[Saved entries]
* * * * * * * * *
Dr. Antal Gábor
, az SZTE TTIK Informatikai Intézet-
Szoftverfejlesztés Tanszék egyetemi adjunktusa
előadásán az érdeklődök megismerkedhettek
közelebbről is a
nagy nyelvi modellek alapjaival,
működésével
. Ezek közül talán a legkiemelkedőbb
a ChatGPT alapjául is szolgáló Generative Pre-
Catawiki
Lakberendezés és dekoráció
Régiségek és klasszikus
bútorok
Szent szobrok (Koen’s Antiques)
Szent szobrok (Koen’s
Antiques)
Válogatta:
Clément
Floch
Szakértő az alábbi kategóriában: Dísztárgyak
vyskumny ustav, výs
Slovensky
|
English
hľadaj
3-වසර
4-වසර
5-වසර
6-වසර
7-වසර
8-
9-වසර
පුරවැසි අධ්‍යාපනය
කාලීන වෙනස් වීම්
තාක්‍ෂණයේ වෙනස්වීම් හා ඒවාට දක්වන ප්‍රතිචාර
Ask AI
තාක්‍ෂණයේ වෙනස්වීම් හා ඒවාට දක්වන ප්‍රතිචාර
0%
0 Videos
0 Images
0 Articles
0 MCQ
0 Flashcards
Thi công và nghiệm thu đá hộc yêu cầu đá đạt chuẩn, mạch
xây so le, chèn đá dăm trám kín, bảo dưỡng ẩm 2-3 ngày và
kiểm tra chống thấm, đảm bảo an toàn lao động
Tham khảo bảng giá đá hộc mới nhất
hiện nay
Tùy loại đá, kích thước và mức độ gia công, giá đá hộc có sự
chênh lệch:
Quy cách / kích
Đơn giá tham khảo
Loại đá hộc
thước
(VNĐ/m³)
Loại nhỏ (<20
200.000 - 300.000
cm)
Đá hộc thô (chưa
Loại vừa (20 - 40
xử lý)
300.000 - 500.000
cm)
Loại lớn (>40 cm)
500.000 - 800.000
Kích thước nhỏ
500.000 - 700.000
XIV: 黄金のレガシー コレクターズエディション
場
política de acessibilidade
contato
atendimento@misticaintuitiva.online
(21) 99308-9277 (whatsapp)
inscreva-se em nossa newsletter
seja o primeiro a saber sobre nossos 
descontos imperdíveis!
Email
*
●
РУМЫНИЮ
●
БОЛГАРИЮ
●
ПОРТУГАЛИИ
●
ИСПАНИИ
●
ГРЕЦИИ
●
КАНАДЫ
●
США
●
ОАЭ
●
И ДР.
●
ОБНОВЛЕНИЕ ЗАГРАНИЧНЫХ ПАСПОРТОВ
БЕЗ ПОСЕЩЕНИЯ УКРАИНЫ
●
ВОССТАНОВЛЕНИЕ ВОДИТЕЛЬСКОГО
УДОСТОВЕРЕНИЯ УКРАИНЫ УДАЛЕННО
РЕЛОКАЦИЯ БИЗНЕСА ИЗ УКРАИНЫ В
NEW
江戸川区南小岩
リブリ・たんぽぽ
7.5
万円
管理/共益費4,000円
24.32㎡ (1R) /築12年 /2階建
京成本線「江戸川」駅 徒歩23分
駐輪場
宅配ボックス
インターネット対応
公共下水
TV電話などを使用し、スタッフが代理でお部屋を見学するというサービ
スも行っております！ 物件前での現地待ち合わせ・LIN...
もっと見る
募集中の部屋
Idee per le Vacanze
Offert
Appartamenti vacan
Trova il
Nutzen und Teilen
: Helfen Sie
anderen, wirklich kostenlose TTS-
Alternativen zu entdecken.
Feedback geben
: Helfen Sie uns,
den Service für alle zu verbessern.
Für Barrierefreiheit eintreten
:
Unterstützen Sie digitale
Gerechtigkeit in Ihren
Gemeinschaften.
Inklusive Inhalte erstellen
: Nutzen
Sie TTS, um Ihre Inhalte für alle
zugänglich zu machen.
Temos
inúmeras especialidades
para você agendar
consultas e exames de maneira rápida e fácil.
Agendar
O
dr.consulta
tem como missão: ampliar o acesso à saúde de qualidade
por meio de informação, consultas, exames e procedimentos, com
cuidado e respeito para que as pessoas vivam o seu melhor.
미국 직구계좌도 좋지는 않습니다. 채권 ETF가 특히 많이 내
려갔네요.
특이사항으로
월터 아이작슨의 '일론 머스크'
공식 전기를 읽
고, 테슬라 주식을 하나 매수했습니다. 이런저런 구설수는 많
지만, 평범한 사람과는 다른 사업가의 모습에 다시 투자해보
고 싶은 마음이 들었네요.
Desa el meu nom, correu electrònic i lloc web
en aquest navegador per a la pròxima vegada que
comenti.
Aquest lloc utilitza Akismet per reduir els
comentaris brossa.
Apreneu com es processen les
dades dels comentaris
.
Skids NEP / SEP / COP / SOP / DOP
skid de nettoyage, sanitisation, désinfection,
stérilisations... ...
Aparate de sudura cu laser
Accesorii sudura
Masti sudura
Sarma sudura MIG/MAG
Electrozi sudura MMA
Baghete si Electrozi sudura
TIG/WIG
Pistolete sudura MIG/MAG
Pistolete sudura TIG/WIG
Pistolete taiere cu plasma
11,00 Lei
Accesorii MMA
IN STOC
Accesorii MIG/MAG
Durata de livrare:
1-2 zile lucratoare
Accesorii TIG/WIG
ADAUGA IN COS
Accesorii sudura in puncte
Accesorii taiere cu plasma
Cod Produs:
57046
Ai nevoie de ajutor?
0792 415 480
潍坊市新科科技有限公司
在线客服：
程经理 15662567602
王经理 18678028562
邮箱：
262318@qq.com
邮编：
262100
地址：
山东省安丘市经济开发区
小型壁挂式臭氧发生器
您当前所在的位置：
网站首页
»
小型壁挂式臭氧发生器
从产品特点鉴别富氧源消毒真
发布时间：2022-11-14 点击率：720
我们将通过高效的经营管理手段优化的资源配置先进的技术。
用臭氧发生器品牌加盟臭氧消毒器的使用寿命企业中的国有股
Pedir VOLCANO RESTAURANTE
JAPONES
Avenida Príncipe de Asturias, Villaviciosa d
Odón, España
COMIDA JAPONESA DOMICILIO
* * * * * * * * *
In full and word for word, set down the records shown above.

Dr. Antal Gábor
, az SZTE TTIK Informatikai Intézet-
Szoftverfejlesztés Tanszék egyetemi adjunktusa
előadásán az érdeklődök megismerkedhettek
közelebbről is a
nagy nyelvi modellek alapjaival,
működésével
. Ezek közül talán a legkiemelkedőbb
a ChatGPT alapjául is szolgáló Generative Pre-
Catawiki
Lakberendezés és dekoráció
Régiségek és klasszikus
bútorok
Szent szobrok (Koen’s Antiques)
Szent szobrok (Koen’s
Antiques)
Válogatta:
Clément
Floch
Szakértő az alábbi kategóriában: Dísztárgyak
vyskumny ustav, výs
Slovensky
|
English
hľadaj
3-වසර
4-වසර
5-වසර
6-වසර
7-වසර
8-
9-වසර
පුරවැසි අධ්‍යාපනය
කාලීන වෙනස් වීම්
තාක්‍ෂණයේ වෙනස්වීම් හා ඒවාට දක්වන ප්‍රතිචාර
Ask AI
තාක්‍ෂණයේ වෙනස්වීම් හා ඒවාට දක්වන ප්‍රතිචාර
0%
0 Videos
0 Images
0 Articles
0 MCQ
0 Flashcards
Thi công và nghiệm thu đá hộc yêu cầu đá đạt chuẩn, mạch
xây so le, chèn đá dăm trám kín, bảo dưỡng ẩm 2-3 ngày và
kiểm tra chống thấm, đảm bảo an toàn lao động
Tham khảo bảng giá đá hộc mới nhất
hiện nay
Tùy loại đá, kích thước và mức độ gia công, giá đá hộc có sự
chênh lệch:
Quy cách / kích
Đơn giá tham khảo
Loại đá hộc
thước
(VNĐ/m³)
Loại nhỏ (<20
200.000 - 300.000
cm)
Đá hộc thô (chưa
Loại vừa (20 - 40
xử lý)
300.000 - 500.000
cm)
Loại lớn (>40 cm)
500.000 - 800.000
Kích thước nhỏ
500.000 - 700.000
XIV: 黄金のレガシー コレクターズエディション
場
política de acessibilidade
contato
atendimento@misticaintuitiva.online
(21) 99308-9277 (whatsapp)
inscreva-se em nossa newsletter
seja o primeiro a saber sobre nossos 
descontos imperdíveis!
Email
*
●
РУМЫНИЮ
●
БОЛГАРИЮ
●
ПОРТУГАЛИИ
●
ИСПАНИИ
●
ГРЕЦИИ
●
КАНАДЫ
●
США
●
ОАЭ
●
И ДР.
●
ОБНОВЛЕНИЕ ЗАГРАНИЧНЫХ ПАСПОРТОВ
БЕЗ ПОСЕЩЕНИЯ УКРАИНЫ
●
ВОССТАНОВЛЕНИЕ ВОДИТЕЛЬСКОГО
УДОСТОВЕРЕНИЯ УКРАИНЫ УДАЛЕННО
РЕЛОКАЦИЯ БИЗНЕСА ИЗ УКРАИНЫ В
NEW
江戸川区南小岩
リブリ・たんぽぽ
7.5
万円
管理/共益費4,000円
24.32㎡ (1R) /築12年 /2階建
京成本線「江戸川」駅 徒歩23分
駐輪場
宅配ボックス
インターネット対応
公共下水
TV電話などを使用し、スタッフが代理でお部屋を見学するというサービ
スも行っております！ 物件前での現地待ち合わせ・LIN...
もっと見る
募集中の部屋
Idee per le Vacanze
Offert
Appartamenti vacan
Trova il
Nutzen und Teilen
: Helfen Sie
anderen, wirklich kostenlose TTS-
Alternativen zu entdecken.
Feedback geben
: Helfen Sie uns,
den Service für alle zu verbessern.
Für Barrierefreiheit eintreten
:
Unterstützen Sie digitale
Gerechtigkeit in Ihren
Gemeinschaften.
Inklusive Inhalte erstellen
: Nutzen
Sie TTS, um Ihre Inhalte für alle
zugänglich zu machen.
Temos
inúmeras especialidades
para você agendar
consultas e exames de maneira rápida e fácil.
Agendar
O
dr.consulta
tem como missão: ampliar o acesso à saúde de qualidade
por meio de informação, consultas, exames e procedimentos, com
cuidado e respeito para que as pessoas vivam o seu melhor.
미국 직구계좌도 좋지는 않습니다. 채권 ETF가 특히 많이 내
려갔네요.
특이사항으로
월터 아이작슨의 '일론 머스크'
공식 전기를 읽
고, 테슬라 주식을 하나 매수했습니다. 이런저런 구설수는 많
지만, 평범한 사람과는 다른 사업가의 모습에 다시 투자해보
고 싶은 마음이 들었네요.
Desa el meu nom, correu electrònic i lloc web
en aquest navegador per a la pròxima vegada que
comenti.
Aquest lloc utilitza Akismet per reduir els
comentaris brossa.
Apreneu com es processen les
dades dels comentaris
.
Skids NEP / SEP / COP / SOP / DOP
skid de nettoyage, sanitisation, désinfection,
stérilisations... ...
Aparate de sudura cu laser
Accesorii sudura
Masti sudura
Sarma sudura MIG/MAG
Electrozi sudura MMA
Baghete si Electrozi sudura
TIG/WIG
Pistolete sudura MIG/MAG
Pistolete sudura TIG/WIG
Pistolete taiere cu plasma
11,00 Lei
Accesorii MMA
IN STOC
Accesorii MIG/MAG
Durata de livrare:
1-2 zile lucratoare
Accesorii TIG/WIG
ADAUGA IN COS
Accesorii sudura in puncte
Accesorii taiere cu plasma
Cod Produs:
57046
Ai nevoie de ajutor?
0792 415 480
潍坊市新科科技有限公司
在线客服：
程经理 15662567602
王经理 18678028562
邮箱：
262318@qq.com
邮编：
262100
地址：
山东省安丘市经济开发区
小型壁挂式臭氧发生器
您当前所在的位置：
网站首页
»
小型壁挂式臭氧发生器
从产品特点鉴别富氧源消毒真
发布时间：2022-11-14 点击率：720
我们将通过高效的经营管理手段优化的资源配置先进的技术。
用臭氧发生器品牌加盟臭氧消毒器的使用寿命企业中的国有股
Pedir VOLCANO RESTAURANTE
JAPONES
Avenida Príncipe de Asturias, Villaviciosa d
Odón, España
COMIDA JAPONESA DOMICILIO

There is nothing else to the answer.